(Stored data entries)
====

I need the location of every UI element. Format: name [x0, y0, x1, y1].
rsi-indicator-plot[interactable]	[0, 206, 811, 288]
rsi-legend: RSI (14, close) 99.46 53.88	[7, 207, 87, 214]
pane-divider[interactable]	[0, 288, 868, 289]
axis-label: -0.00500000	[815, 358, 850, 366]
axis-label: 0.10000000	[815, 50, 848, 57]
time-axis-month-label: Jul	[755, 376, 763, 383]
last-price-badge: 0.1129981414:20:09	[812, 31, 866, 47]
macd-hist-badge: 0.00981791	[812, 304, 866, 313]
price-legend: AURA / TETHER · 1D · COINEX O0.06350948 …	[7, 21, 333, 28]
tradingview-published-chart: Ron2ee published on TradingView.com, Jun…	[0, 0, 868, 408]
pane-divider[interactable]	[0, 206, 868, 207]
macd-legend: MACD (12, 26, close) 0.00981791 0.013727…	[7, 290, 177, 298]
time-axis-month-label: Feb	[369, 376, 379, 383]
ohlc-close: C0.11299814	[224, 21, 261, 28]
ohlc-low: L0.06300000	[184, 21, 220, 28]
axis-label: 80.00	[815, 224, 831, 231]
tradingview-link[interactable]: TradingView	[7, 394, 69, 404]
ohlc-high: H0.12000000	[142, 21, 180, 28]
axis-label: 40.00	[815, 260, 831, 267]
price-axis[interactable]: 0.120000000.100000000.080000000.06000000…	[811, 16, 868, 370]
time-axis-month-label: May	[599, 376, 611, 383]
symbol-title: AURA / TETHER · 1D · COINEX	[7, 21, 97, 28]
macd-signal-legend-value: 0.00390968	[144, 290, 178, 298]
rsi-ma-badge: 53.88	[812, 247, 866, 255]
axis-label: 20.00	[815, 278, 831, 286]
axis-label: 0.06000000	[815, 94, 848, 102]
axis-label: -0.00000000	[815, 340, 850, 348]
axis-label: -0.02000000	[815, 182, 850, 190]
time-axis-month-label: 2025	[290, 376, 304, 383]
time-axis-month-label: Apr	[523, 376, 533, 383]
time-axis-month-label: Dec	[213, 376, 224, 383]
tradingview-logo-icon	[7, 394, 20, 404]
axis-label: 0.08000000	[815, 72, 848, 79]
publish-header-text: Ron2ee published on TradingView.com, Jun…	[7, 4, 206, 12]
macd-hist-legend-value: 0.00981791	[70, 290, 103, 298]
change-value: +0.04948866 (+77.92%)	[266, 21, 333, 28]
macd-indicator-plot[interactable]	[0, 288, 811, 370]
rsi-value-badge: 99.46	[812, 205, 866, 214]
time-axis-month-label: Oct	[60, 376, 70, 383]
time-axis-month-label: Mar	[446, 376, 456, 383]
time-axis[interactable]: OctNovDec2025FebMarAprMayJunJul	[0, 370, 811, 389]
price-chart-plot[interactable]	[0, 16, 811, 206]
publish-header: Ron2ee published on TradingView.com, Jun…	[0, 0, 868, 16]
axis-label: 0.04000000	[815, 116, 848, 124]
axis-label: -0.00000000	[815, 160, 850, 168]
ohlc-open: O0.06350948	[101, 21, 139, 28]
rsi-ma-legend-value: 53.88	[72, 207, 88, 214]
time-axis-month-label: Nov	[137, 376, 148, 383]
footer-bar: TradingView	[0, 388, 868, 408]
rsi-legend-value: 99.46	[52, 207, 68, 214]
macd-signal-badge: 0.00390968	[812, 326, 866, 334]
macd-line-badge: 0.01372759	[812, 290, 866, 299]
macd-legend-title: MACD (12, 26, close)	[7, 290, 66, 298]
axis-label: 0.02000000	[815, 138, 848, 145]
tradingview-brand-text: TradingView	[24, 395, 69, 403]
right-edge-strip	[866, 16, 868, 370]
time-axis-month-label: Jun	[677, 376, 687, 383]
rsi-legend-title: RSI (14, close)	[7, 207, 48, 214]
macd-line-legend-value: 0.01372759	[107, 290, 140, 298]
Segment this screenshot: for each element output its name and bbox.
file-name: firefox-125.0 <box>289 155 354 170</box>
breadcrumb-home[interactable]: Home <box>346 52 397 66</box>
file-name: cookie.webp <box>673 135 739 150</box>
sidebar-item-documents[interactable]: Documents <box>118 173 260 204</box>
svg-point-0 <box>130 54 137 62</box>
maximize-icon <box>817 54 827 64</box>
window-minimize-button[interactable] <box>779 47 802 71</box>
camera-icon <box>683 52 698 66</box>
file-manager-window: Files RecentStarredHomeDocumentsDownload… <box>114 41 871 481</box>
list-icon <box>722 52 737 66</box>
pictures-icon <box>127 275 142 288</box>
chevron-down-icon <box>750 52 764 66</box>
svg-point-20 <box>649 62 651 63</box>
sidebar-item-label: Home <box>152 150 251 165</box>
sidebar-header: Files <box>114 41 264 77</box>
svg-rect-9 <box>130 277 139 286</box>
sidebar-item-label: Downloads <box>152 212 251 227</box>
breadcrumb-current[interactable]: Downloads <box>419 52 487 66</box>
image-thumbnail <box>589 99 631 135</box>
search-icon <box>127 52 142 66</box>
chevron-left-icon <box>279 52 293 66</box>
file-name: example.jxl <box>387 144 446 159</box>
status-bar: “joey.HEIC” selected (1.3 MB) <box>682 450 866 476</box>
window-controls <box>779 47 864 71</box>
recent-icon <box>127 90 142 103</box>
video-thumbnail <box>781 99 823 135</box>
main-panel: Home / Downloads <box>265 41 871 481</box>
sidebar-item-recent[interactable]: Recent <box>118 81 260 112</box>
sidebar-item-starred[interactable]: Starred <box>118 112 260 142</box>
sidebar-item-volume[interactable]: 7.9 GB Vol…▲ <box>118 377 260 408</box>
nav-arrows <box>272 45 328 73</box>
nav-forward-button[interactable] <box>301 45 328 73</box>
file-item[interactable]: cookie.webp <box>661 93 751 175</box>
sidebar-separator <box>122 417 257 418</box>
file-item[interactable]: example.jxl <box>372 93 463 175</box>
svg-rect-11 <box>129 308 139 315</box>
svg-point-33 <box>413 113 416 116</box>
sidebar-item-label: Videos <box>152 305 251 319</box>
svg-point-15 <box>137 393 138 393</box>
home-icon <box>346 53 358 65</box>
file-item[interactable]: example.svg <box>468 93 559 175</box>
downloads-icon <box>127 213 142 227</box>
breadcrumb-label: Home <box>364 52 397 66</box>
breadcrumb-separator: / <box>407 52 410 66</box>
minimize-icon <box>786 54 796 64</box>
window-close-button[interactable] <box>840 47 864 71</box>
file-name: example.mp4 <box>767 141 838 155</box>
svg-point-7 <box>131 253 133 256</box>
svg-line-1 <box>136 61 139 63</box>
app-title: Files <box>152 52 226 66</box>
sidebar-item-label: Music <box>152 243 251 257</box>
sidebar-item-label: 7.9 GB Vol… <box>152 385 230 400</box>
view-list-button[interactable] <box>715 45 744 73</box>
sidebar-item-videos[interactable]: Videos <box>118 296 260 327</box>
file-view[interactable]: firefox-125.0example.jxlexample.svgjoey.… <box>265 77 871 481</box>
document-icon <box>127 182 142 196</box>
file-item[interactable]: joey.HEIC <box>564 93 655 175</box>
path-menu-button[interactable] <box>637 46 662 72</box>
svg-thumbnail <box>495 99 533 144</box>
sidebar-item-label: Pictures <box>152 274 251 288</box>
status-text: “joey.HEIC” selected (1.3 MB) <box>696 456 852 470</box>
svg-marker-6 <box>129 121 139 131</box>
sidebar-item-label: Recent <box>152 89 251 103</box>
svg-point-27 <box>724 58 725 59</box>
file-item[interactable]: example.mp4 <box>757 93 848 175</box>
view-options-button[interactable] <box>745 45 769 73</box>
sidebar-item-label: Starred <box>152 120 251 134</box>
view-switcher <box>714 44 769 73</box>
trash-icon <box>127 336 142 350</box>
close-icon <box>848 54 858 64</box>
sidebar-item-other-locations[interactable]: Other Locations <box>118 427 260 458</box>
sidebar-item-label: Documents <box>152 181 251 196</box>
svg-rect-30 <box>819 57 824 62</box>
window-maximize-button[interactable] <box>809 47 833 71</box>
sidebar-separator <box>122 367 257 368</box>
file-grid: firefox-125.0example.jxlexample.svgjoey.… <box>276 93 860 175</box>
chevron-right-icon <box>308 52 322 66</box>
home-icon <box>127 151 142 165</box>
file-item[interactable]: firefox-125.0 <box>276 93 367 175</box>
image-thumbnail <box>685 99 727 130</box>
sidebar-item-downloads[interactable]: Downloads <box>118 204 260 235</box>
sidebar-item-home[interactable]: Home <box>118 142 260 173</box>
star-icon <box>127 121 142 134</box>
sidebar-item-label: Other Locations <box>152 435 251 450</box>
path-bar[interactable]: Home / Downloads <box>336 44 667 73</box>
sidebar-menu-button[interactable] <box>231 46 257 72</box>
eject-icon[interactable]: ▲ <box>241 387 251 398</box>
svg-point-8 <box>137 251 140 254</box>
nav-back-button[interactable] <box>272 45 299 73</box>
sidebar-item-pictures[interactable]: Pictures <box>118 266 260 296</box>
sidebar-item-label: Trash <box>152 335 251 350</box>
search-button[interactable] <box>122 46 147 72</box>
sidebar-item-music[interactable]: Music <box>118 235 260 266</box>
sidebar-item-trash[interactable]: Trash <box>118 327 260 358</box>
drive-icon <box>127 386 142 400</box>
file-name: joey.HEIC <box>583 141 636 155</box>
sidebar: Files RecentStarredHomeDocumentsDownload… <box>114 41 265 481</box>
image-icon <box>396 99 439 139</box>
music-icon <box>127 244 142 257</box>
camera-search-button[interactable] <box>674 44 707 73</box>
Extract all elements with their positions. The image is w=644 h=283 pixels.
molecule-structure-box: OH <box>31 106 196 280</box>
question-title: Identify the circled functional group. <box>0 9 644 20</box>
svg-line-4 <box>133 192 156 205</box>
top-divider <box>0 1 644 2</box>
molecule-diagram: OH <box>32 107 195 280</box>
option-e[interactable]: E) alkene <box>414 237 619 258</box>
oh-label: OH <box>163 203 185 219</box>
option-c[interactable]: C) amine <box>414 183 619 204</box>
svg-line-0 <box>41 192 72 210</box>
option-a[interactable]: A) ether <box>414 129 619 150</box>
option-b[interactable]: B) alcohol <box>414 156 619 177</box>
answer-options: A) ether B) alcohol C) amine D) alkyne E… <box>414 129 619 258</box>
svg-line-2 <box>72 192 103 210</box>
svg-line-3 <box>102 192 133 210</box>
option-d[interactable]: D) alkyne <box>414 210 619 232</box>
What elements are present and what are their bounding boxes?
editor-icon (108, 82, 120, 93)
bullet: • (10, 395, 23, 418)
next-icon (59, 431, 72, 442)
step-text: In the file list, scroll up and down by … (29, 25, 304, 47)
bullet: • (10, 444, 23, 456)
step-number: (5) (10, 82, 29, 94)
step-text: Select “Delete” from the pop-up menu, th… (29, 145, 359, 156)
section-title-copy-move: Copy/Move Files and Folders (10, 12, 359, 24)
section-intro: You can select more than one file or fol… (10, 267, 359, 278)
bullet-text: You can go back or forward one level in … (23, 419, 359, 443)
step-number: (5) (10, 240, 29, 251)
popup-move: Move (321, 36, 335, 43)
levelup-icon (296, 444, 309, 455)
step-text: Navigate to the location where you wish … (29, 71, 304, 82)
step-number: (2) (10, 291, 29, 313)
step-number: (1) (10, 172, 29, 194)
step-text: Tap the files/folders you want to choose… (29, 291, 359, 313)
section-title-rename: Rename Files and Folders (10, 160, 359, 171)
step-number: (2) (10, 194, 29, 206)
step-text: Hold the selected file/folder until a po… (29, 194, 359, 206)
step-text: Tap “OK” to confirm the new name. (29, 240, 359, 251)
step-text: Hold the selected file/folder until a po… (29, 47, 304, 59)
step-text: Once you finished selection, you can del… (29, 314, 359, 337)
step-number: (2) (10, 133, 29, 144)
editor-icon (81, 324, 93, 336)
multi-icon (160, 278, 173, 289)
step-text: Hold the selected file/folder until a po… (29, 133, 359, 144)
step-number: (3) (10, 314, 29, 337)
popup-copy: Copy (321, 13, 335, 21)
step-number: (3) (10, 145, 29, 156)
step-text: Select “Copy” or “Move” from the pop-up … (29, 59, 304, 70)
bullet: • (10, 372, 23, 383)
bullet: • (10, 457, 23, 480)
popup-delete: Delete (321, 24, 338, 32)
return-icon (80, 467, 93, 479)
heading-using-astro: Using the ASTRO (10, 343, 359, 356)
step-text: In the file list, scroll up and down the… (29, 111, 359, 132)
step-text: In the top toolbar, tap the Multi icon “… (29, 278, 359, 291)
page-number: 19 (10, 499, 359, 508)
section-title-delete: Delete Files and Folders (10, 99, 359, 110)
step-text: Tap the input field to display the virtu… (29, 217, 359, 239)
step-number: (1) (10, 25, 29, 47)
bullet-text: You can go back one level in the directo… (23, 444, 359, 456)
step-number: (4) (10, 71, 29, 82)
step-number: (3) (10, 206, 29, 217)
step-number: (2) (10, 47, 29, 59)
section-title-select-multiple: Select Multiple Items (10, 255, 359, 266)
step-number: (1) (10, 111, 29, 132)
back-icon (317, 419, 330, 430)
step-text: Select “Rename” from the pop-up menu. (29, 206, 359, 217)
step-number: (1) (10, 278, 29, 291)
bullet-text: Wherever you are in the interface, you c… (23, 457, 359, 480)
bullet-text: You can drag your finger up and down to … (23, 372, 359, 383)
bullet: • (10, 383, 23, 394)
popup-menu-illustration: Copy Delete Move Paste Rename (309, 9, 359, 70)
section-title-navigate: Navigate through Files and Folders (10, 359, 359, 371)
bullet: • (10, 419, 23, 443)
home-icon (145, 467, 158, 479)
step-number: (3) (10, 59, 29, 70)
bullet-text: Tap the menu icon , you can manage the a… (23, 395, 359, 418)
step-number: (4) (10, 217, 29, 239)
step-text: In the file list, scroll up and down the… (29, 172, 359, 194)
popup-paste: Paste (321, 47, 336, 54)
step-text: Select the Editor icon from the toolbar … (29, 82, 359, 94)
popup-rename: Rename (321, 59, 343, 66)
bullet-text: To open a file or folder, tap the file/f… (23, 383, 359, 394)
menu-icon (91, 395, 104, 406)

====

## Exercise goal
Show, from the entries above, every line that includes the string "indicator".

## Response box
rsi-indicator-plot[interactable]	[0, 206, 811, 288]
macd-indicator-plot[interactable]	[0, 288, 811, 370]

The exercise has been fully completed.